Sources close to the President say that while he has the overwhelming support of the Sinhala-Buddhists (the single largest ethno-religious group in the island) he is somewhat weak among the Christians, most of whom are Catholics.

His long-standing and unabashed identification with the Buddhists has made the Christians and other religious minorities uneasy, though Sinhala Christians are fully with him at least on one issue - the issue of the rights of the Sinhala majority, and Sri Lanka's territorial integrity and sovereignty.

Elections and opinion surveys show that Rajapaksa is weakest among the Tamils, both Sri Lankan and Indian Origin Tamils.

Among the Tamils, the Christians (mostly Catholics) are the best organised and the most vocal.

Their international connections through the church have played a critical role in making Tamil nationalism, whatever the form or manifestation, acceptable in the West, especially Europe, where there is great sensitivity to humanitarian issues.

In the North and East, the Catholic Bishops of Mannar, Jaffna, Trincomalee and Batticaloa have been key players in the Tamil nationalistic movement, though their focus has been essentially on the humanitarian tragedies triggered by war.

They have been in the forefront of measures to alleviate the sufferings of the innocent civilians.

Sri Lankan governments have, down the years, looked upon the Catholic church in the Tamil areas as being tacit promoters of separatism and terrorism, because of their unwillingness or inability to condemn the excesses of the LTTE.

Their eagerness to point an accusing finger at the government and the Security Forces is touted as evidence of their bias towards the LTTE.

The President apparently believes that the Easter message of Pope Benedict XVI, in which he had equated the government and the LTTE and asked both to stop the violence and talk, is due to the influence of the Tamil Catholic lobby.

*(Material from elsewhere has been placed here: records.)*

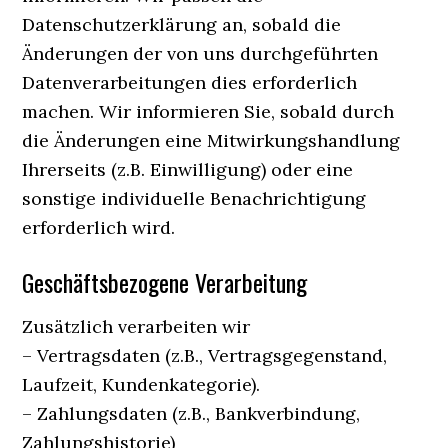
Datenschutzerklärung an, sobald die
Änderungen der von uns durchgeführten
Datenverarbeitungen dies erforderlich
machen. Wir informieren Sie, sobald durch
die Änderungen eine Mitwirkungshandlung
Ihrerseits (z.B. Einwilligung) oder eine
sonstige individuelle Benachrichtigung
erforderlich wird.
Geschäftsbezogene Verarbeitung
Zusätzlich verarbeiten wir
– Vertragsdaten (z.B., Vertragsgegenstand,
Laufzeit, Kundenkategorie).
– Zahlungsdaten (z.B., Bankverbindung,
Zahlungshistorie)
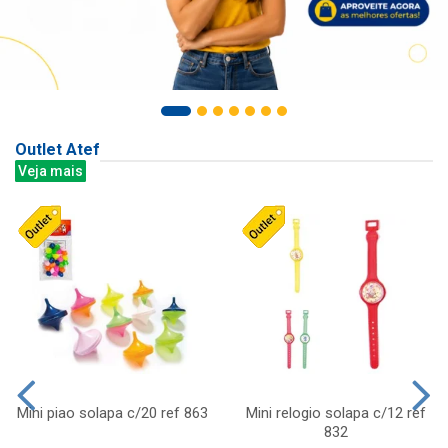
Outlet Atef
Veja mais
Mini piao solapa c/20 ref 863
Mini relogio solapa c/12 ref
832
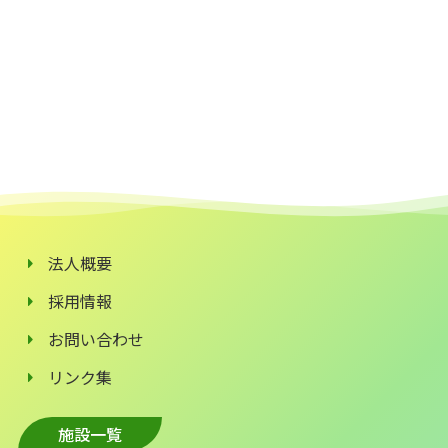
法人概要
採用情報
お問い合わせ
リンク集
施設一覧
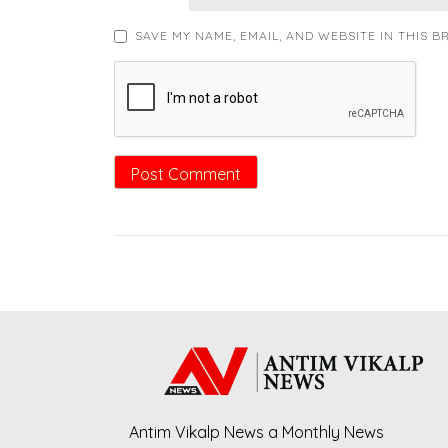
SAVE MY NAME, EMAIL, AND WEBSITE IN THIS 
Antim Vikalp News a Monthly News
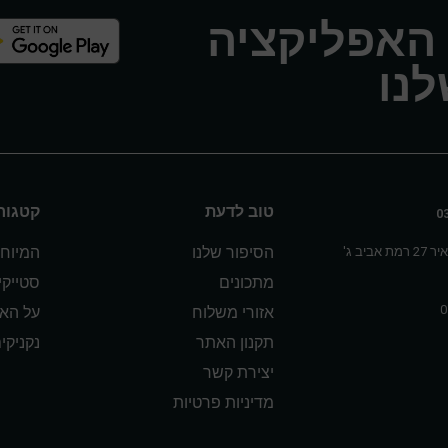
 האפליקציה
נו
טוב לדעת
קטגורי
הסיפור שלנו
המיוחד
אביב ג'
מתכונים
סטייק
אזורי משלוח
על הא
תקנון האתר
נקניקי
יצירת קשר
מדיניות פרטיות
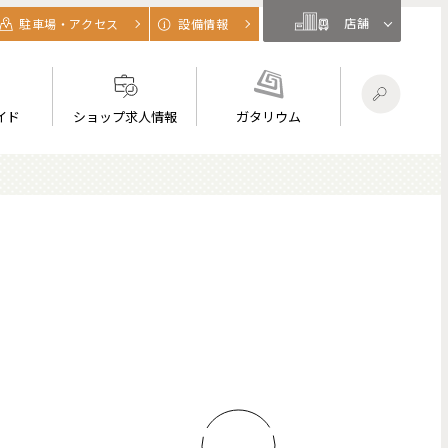
店舗
駐車場・アクセス
設備情報
イド
ショップ求人情報
ガタリウム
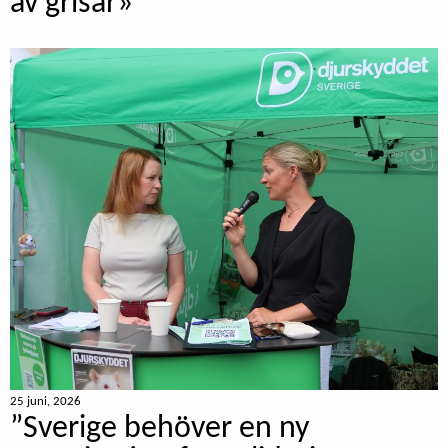
av grisar»
25 juni, 2026
”Sverige behöver en ny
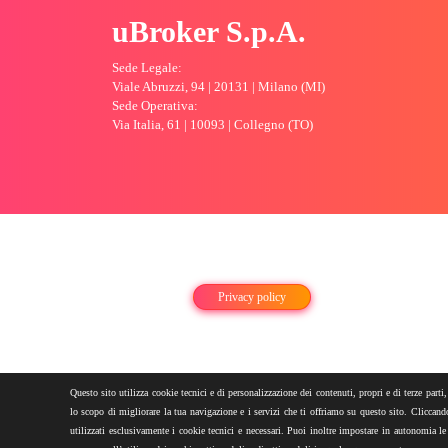
uBroker S.p.A.
Sede Legale:
Viale Abruzzi, 94 | 20131 | Milano (MI)
Sede Operativa:
Via Italia, 61 | 10093 | Collegno (TO)
Privacy policy
Questo sito utilizza cookie tecnici e di personalizzazione dei contenuti, propri e di terze parti,
©Scelg
lo scopo di migliorare la tua navigazione e i servizi che ti offriamo su questo sito. Cliccando
utilizzati esclusivamente i cookie tecnici e necessari. Puoi inoltre impostare in autonomia le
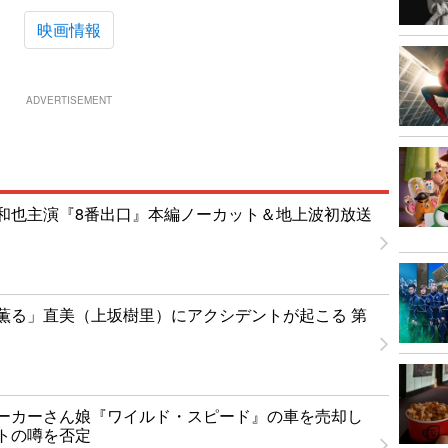
映画情報
ADVERTISEMENT
和也主演『8番出口』本編ノーカット＆地上波初放送
薫る」直美（上坂樹里）にアクシデントが起こる 第
ーカーさん娘『ワイルド・スピード』の車を売却し
トの噂を否定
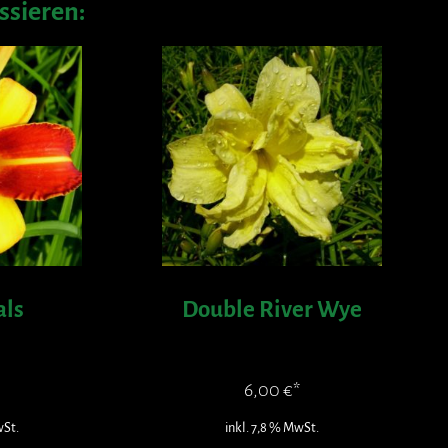
ssieren:
als
Double River Wye
6,00
€
wSt.
inkl. 7,8 % MwSt.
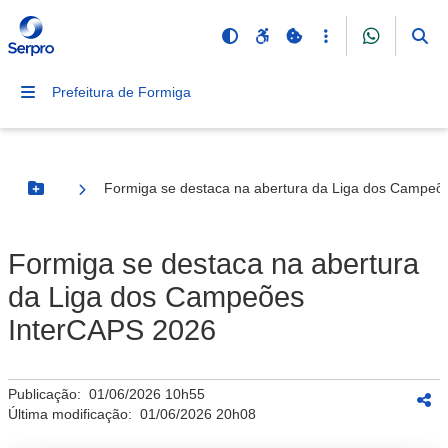
Prefeitura de Formiga
Formiga se destaca na abertura da Liga dos Campeõ
Botão Menu
Formiga se destaca na abertura
da Liga dos Campeões
InterCAPS 2026
Publicação:
01/06/2026 10h55
Última modificação:
01/06/2026 20h08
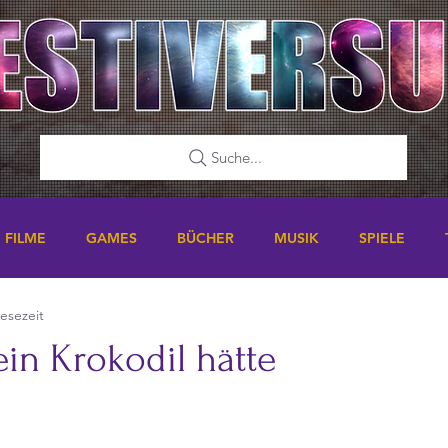
Suche...
FILME
GAMES
BÜCHER
MUSIK
SPIELE
Lesezeit
in Krokodil hätte
nen bewertet.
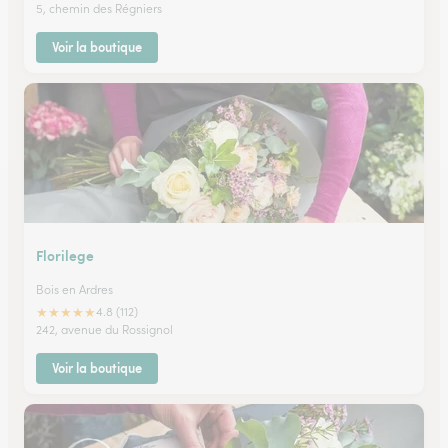
5, chemin des Régniers
Voir la boutique
Florilege
Bois en Ardres
★
★
★
★
★
4.8 (112)
242, avenue du Rossignol
Voir la boutique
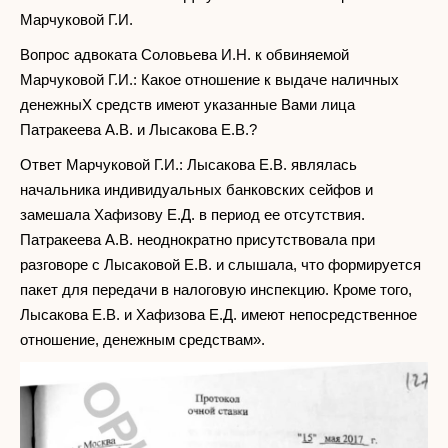
Марчуковой Г.И.
Bопрос адвоката Соловьева И.Н. к обвиняемой
Марчуковой Г.И.: Какое отношение к выдаче наличных
денежныX средств имеют указанные Вами лица
Патракеева А.В. и Лысакова Е.В.?
Ответ Марчуковой Г.И.: Лысакова Е.В. являлась
начальника индивидуальных банковских сейфов и
замешала Хафизову Е.Д. в период ее отсутствия.
Патракеева А.В. неоднократно присутствовала при
разговоре с Лысаковой Е.В. и слышала, что формируется
пакет для передачи в налоговую инспекцию. Кроме того,
Лысакова Е.В. и Хафизова Е.Д. имеют непосредственное
отношение, денежным средствам».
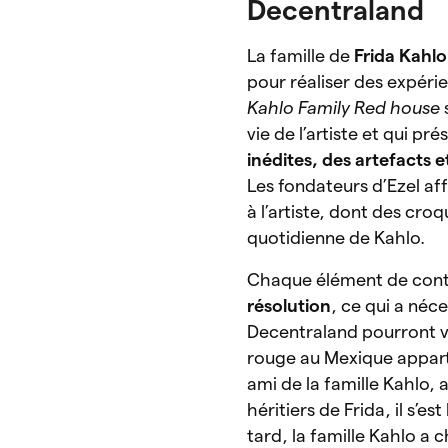
Decentraland
La famille de
Frida Kahlo
pour réaliser des expéri
Kahlo Family Red house
vie de l’artiste et qui p
inédites, des artefacts e
Les fondateurs d’Ezel a
à l’artiste, dont des croq
quotidienne de Kahlo.
Chaque élément de conten
résolution
, ce qui a néc
Decentraland pourront vis
rouge au Mexique apparte
ami de la famille Kahlo, 
héritiers de Frida, il s’e
tard, la famille Kahlo a 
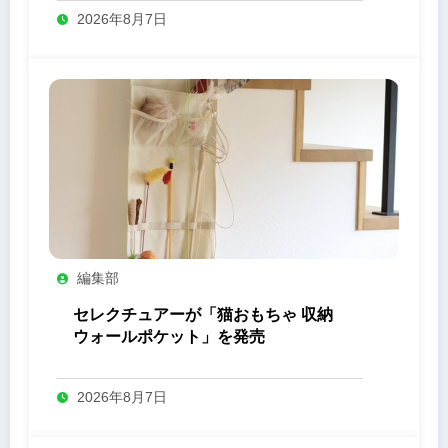
2026年8月7日
編集部
セレクチュアーが「猫おもちゃ 収納
ウォールポケット」を発売
2026年8月7日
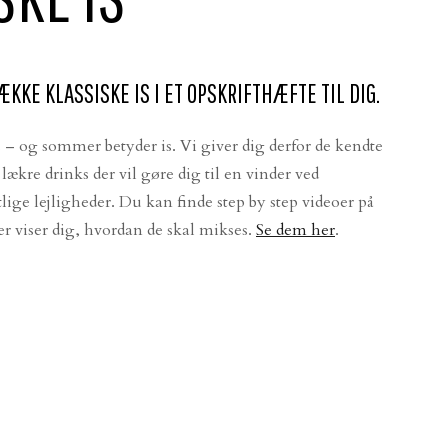
ÆKKE KLASSISKE IS I ET OPSKRIFTHÆFTE TIL DIG.
– og sommer betyder is. Vi giver dig derfor de kendte
l lækre drinks der vil gøre dig til en vinder ved
ge lejligheder. Du kan finde step by step videoer på
r viser dig, hvordan de skal mikses.
Se dem her
.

In government's view, this lobby has to be countered, and the Pope made to see its military operations in the correct perspective.

Liberation of Madu church

Rajapaka's visit to the Vatican closely follows a military campaign to liberate the Madu area in Mannar district in North Western Sri Lanka, which houses the famous St Mary's Church.

Catholics, whether Tamil or Sinhala, would certainly like the Madu Church area to be free of the LTTE and war.

The Sinhala Catholics have been complaining that the LTTE harasses them. As for the Sinhala Buddhist majority it would like the shrine to be brought under government control as this would be an expression of the country's sovereignty.

The military campaign to capture Madu has not succeeded yet, but there is no doubt that the government will resume the operations at the soonest.